B: "Have you thought of using a hash to divide them into multiple folders?"

A: "How?"

B: "You use the booking number digits. Take the last 2 digits of the booking number, since they appear to be either sequential or random, and put each file into the corresponding folder. You'd have 100 folders, each named after all combinations of the last 2 digits. Thus, no one folder gets overly bulky. Here's a little script to save and retrieve a given photo..."

A: "Oh, okay. I didn't think of that. You are right, we can use the file system effectively."

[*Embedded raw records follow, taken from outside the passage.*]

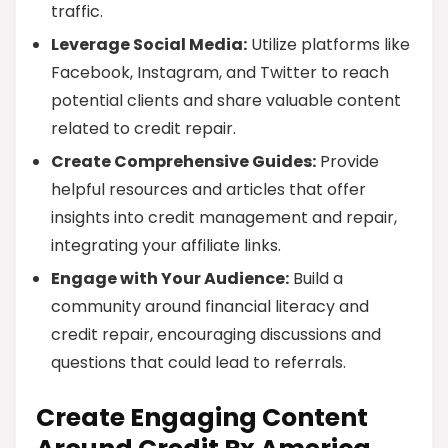
traffic.
Leverage Social Media:
Utilize platforms like
Facebook, Instagram, and Twitter to reach
potential clients and share valuable content
related to credit repair.
Create Comprehensive Guides:
Provide
helpful resources and articles that offer
insights into credit management and repair,
integrating your affiliate links.
Engage with Your Audience:
Build a
community around financial literacy and
credit repair, encouraging discussions and
questions that could lead to referrals.
Create Engaging Content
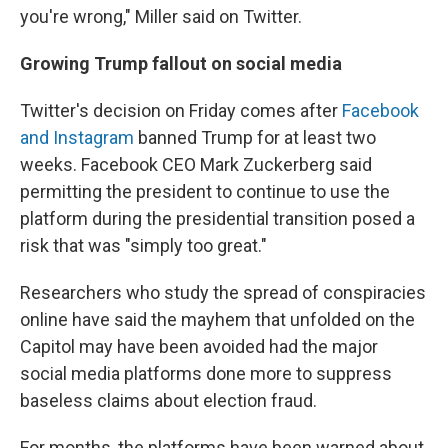
you're wrong," Miller said on Twitter.
Growing Trump fallout on social media
Twitter's decision on Friday comes after
Facebook
and Instagram
banned Trump for at least two
weeks. Facebook CEO Mark Zuckerberg said
permitting the president to continue to use the
platform during the presidential transition posed a
risk that was "simply too great."
Researchers who study the spread of conspiracies
online have said the mayhem that unfolded on the
Capitol may have been avoided had the major
social media platforms done more to suppress
baseless claims about election fraud.
For months, the platforms have been warned about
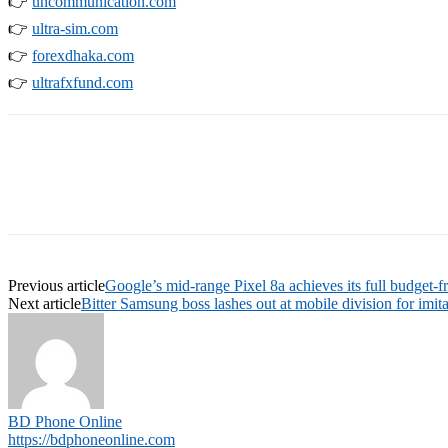
👉
uncommunication.com
👉
ultra-sim.com
👉
forexdhaka.com
👉
ultrafxfund.com
Previous article
Google’s mid-range Pixel 8a achieves its full budget-fr
Next article
Bitter Samsung boss lashes out at mobile division for imit
BD Phone Online
https://bdphoneonline.com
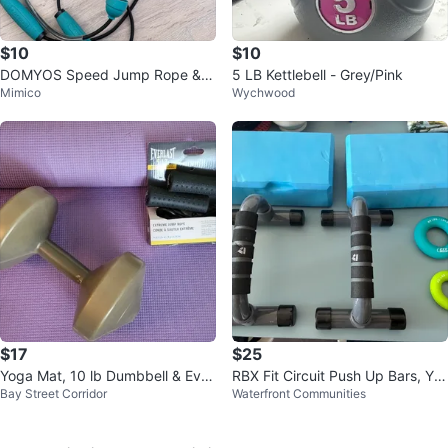
$10
$10
DOMYOS Speed Jump Rope &
5 LB Kettlebell - Grey/Pink
Mimico
Wychwood
Wrist Weights Set
$17
$25
Yoga Mat, 10 lb Dumbbell & Ever
RBX Fit Circuit Push Up Bars, Yo
Bay Street Corridor
Waterfront Communities
last Extreme Jump Rope
ga Blocks & Grip Rings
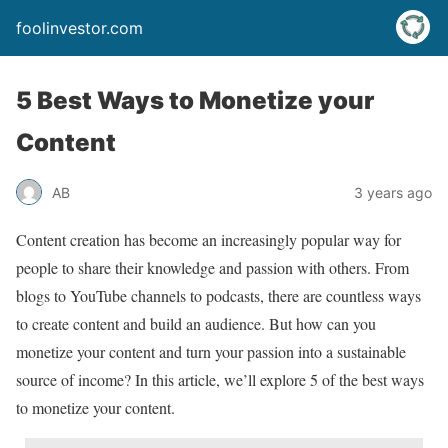
foolinvestor.com
5 Best Ways to Monetize your
Content
AB
3 years ago
Content creation has become an increasingly popular way for
people to share their knowledge and passion with others. From
blogs to YouTube channels to podcasts, there are countless ways
to create content and build an audience. But how can you
monetize your content and turn your passion into a sustainable
source of income? In this article, we’ll explore 5 of the best ways
to monetize your content.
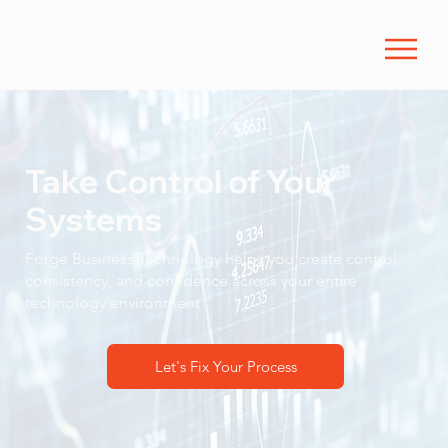
Take Control of Your
Systems
Forge Business Technology helps you create control,
consistency, and confidence across your entire
technology environment.
Let's Fix Your Process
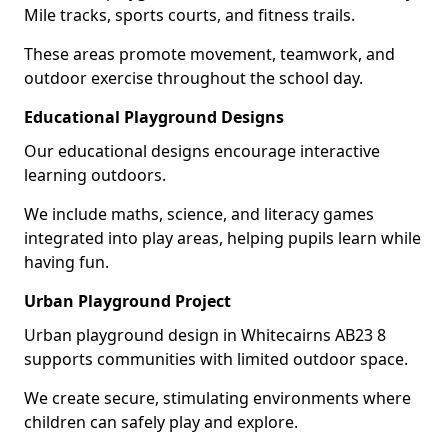
Mile tracks, sports courts, and fitness trails.
These areas promote movement, teamwork, and
outdoor exercise throughout the school day.
Educational Playground Designs
Our educational designs encourage interactive
learning outdoors.
We include maths, science, and literacy games
integrated into play areas, helping pupils learn while
having fun.
Urban Playground Project
Urban playground design in Whitecairns AB23 8
supports communities with limited outdoor space.
We create secure, stimulating environments where
children can safely play and explore.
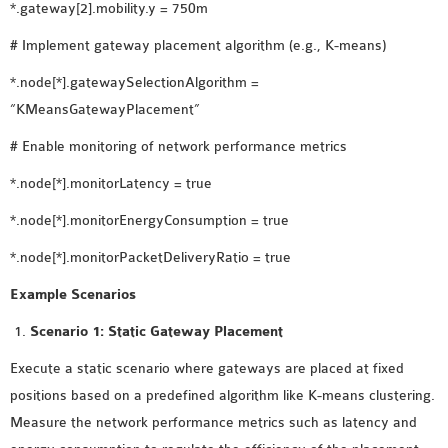
*.gateway[2].mobility.y = 750m
# Implement gateway placement algorithm (e.g., K-means)
*.node[*].gatewaySelectionAlgorithm =
“KMeansGatewayPlacement”
# Enable monitoring of network performance metrics
*.node[*].monitorLatency = true
*.node[*].monitorEnergyConsumption = true
*.node[*].monitorPacketDeliveryRatio = true
Example Scenarios
Scenario 1: Static Gateway Placement
Execute a static scenario where gateways are placed at fixed
positions based on a predefined algorithm like K-means clustering.
Measure the network performance metrics such as latency and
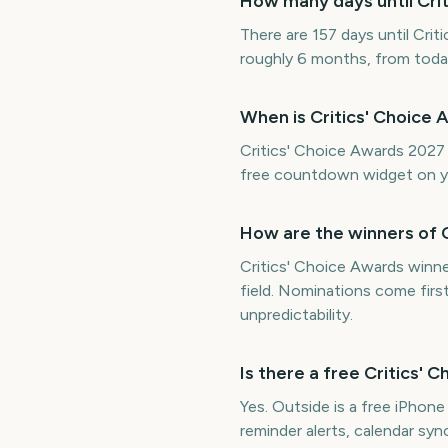
How many days until Cri
There are 157 days until Crit
roughly 6 months, from toda
When is Critics' Choice
Critics' Choice Awards 2027 
free countdown widget on y
How are the winners of 
Critics' Choice Awards winn
field. Nominations come firs
unpredictability.
Is there a free Critics
Yes. Outside is a free iPhon
reminder alerts, calendar s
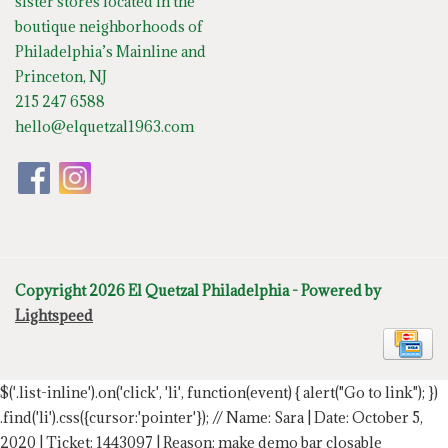
sister stores located in the
boutique neighborhoods of
Philadelphia’s Mainline and
Princeton, NJ
215 247 6588
hello@elquetzal1963.com
Copyright 2026 El Quetzal Philadelphia - Powered by
Lightspeed
$('.list-inline').on('click', 'li', function(event) { alert("Go to link"); })
.find('li').css({cursor:'pointer'});
// Name: Sara | Date: October 5,
2020 | Ticket: 1443097 | Reason: make demo bar closable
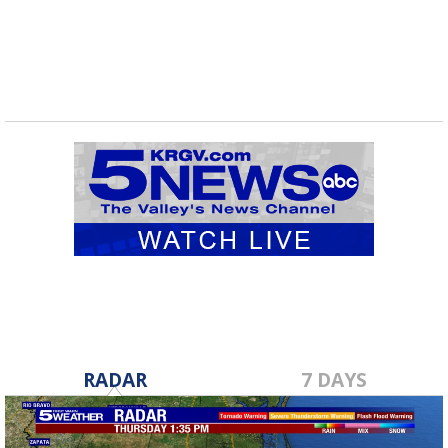
shipments...
RADAR
7 DAYS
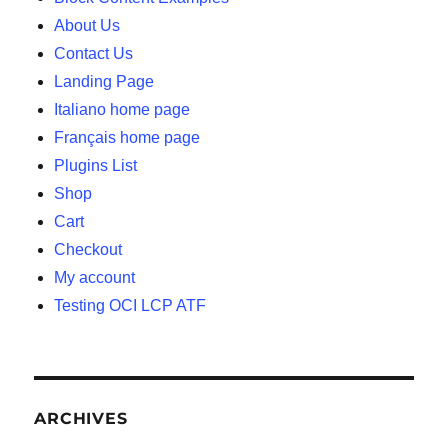
About Us
Contact Us
Landing Page
Italiano home page
Français home page
Plugins List
Shop
Cart
Checkout
My account
Testing OCI LCP ATF
ARCHIVES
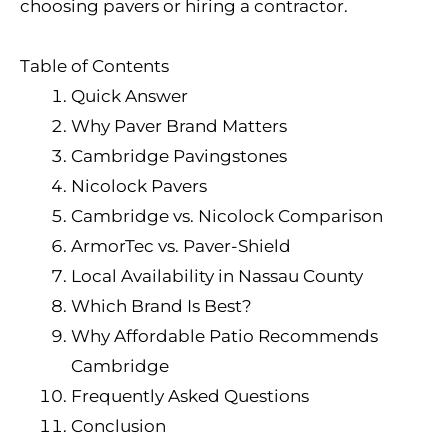
choosing pavers or hiring a contractor.
Table of Contents
Quick Answer
Why Paver Brand Matters
Cambridge Pavingstones
Nicolock Pavers
Cambridge vs. Nicolock Comparison
ArmorTec vs. Paver-Shield
Local Availability in Nassau County
Which Brand Is Best?
Why Affordable Patio Recommends
Cambridge
Frequently Asked Questions
Conclusion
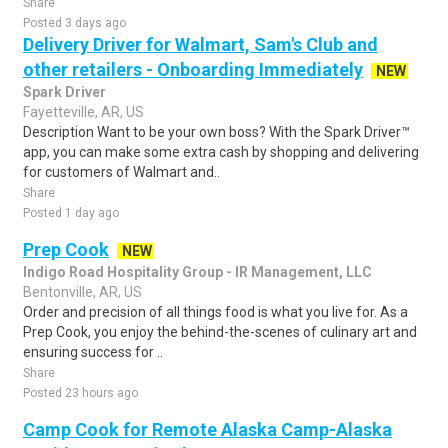
Share
Posted 3 days ago
Delivery Driver for Walmart, Sam's Club and
other retailers - Onboarding Immediately
NEW
Spark Driver
Fayetteville, AR, US
Description Want to be your own boss? With the Spark Driver™
app, you can make some extra cash by shopping and delivering
for customers of Walmart and..
Share
Posted 1 day ago
Prep Cook
NEW
Indigo Road Hospitality Group - IR Management, LLC
Bentonville, AR, US
Order and precision of all things food is what you live for. As a
Prep Cook, you enjoy the behind-the-scenes of culinary art and
ensuring success for ..
Share
Posted 23 hours ago
Camp Cook for Remote Alaska Camp-Alaska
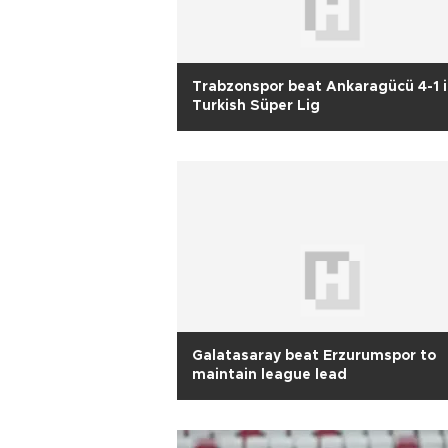
Trabzonspor beat Ankaragücü 4-1 
Turkish Süper Lig
Galatasaray beat Erzurumspor to
maintain league lead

That's not a 'demo', nor does it exhibit a fundamental scaling problem (bad scaling for folders of certain FileSystems is an accident of implementation, not a problem in B-tree based filesystems). I suspect you'll have a much harder time coming up with a 'demo' for scaling problems that are more fundamental, and any attempt to explain why it is fundamental will necessarily move into an argument based on known truths and logic. I'm relatively strong with logic, so I'd rather jump straight to the meat. But I'll try to remember that artificial dialog and logically ineffectual demonstrations help you grok things.

When there are communication problems, it's generally wise to try different approaches rather than simply repeat the same technique louder.

Is the WWW Object Oriented?

This question is interesting enough to deserve its own page. Content moved to ObjectOrientedInternet.

Pooh with small voice says: "To have a scalable OO Internet, you need a UnifiedDataModel."